YOUR INSTRUCTIONS:
Print each entry precisely; exclude the pictures.
*** PROVIDED ENTRIES Section Begins ***
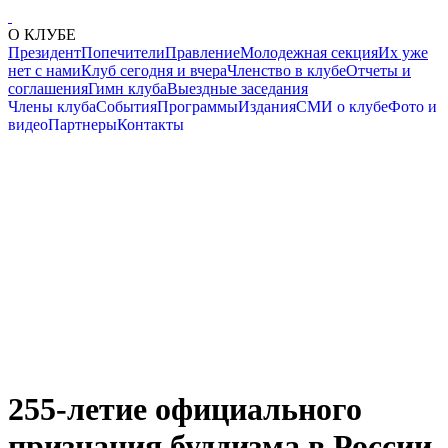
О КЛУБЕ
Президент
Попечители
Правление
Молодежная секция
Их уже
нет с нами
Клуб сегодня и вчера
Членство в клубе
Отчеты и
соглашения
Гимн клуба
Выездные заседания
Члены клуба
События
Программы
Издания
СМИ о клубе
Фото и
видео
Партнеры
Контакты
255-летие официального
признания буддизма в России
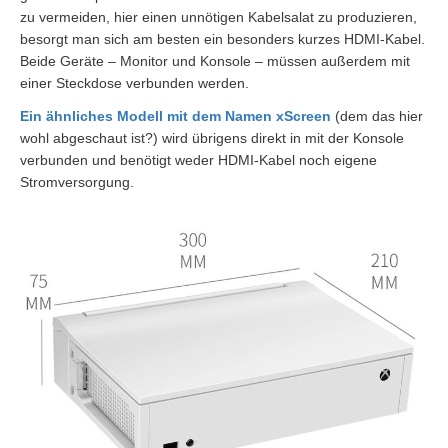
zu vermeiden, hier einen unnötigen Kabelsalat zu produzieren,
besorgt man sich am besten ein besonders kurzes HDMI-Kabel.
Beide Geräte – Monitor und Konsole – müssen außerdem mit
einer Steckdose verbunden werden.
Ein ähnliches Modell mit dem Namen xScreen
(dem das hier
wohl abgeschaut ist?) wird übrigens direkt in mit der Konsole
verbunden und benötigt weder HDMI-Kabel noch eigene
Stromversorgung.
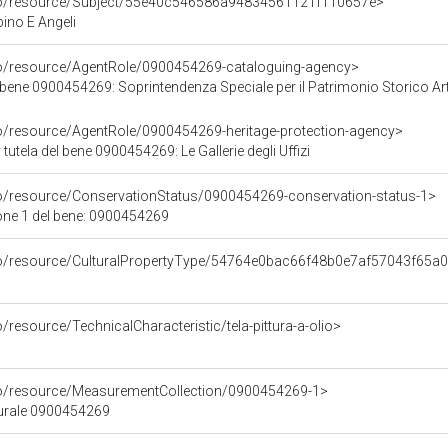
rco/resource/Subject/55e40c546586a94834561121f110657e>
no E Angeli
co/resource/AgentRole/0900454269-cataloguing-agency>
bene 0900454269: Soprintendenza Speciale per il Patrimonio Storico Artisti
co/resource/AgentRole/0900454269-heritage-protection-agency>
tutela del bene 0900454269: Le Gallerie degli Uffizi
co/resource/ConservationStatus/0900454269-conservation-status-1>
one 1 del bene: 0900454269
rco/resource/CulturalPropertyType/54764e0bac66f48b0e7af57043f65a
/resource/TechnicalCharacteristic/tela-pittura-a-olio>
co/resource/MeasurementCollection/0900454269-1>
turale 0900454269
*** PROVIDED ENTRIES Section Ends ***
EXPECTED ANSWER:
О КЛУБЕ
Президент
Попечители
Правление
Молодежная секция
Их уже
нет с нами
Клуб сегодня и вчера
Членство в клубе
Отчеты и
соглашения
Гимн клуба
Выездные заседания
Члены клуба
События
Программы
Издания
СМИ о клубе
Фото и
видео
Партнеры
Контакты
255-летие официального
признания буддизма в России
zu vermeiden, hier einen unnötigen Kabelsalat zu produzieren,
besorgt man sich am besten ein besonders kurzes HDMI-Kabel.
Beide Geräte – Monitor und Konsole – müssen außerdem mit
einer Steckdose verbunden werden.
Ein ähnliches Modell mit dem Namen xScreen
(dem das hier
wohl abgeschaut ist?) wird übrigens direkt in mit der Konsole
verbunden und benötigt weder HDMI-Kabel noch eigene
Stromversorgung.
rco/resource/Subject/55e40c546586a94834561121f110657e>
no E Angeli
co/resource/AgentRole/0900454269-cataloguing-agency>
bene 0900454269: Soprintendenza Speciale per il Patrimonio Storico Artisti
co/resource/AgentRole/0900454269-heritage-protection-agency>
tutela del bene 0900454269: Le Gallerie degli Uffizi
co/resource/ConservationStatus/0900454269-conservation-status-1>
one 1 del bene: 0900454269
rco/resource/CulturalPropertyType/54764e0bac66f48b0e7af57043f65a
/resource/TechnicalCharacteristic/tela-pittura-a-olio>
co/resource/MeasurementCollection/0900454269-1>
turale 0900454269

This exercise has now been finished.